What would you can you envision a kind of headline being applicable in other markets to I mean, it's just such a different or is it just such a different climate
in different places? No, no, I think I think the need is there. I mean, about 10 years ago, between my first and second years of grad school, I was working with the United Nations, literally, in Sudan, and South Sudan, before it split into a country and the iPhone was new around that time. And I was thinking, can you create a world map where you have stories that are not on other news outlets, not 70% the same and that was important for me to be able to do something at an international level. And the need is there be at a different market at a different country, if we can have the data in those markets.

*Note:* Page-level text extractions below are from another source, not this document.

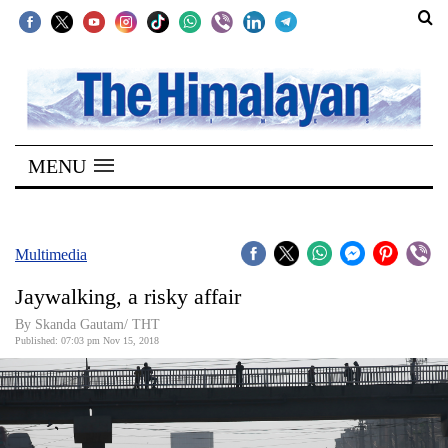
SECTIONS
Home
MENU
Kathmandu
Nepal
COVID-
Multimedia
19
Jaywalking, a risky affair
Covid
By Skanda Gautam/ THT
Connect
Published: 07:03 pm Nov 15, 2018
World
Opinion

The way that we built our our machine learning models and a data science team is set up if we can get local editors to work with I think we can cover other markets, English speaking markets would be easier. But you saw Vicki, I started very international, and then start picking the markets this time around. We're starting in the US going in the other direction. I learned I learned a lot in the process. But
yeah, your algorithm is being taught,
I have an actual coasts uses everywhere.
Yeah, I'm in the other countries outside of the US. Have you had any interest yet in this sort of thing? Yeah, Europe and
Europe, Australia. And there's a lot of the inbounds we've gotten including actually Singapore, we've had interest from mobile apps where that's a messenger apps were thinking of having like a nearby button. Literally, you click on it and see what's happening around you. You travel to another country nearby, you open it again and see what else is happening around you and being able to power that but it's there's just we have to focus like we're still small and now it's an exercise of being able to write quality local content, being able to do it at the right unit economics then scale. Yeah. Okay. Well, thank you very much. Thank you so much. Appreciate it.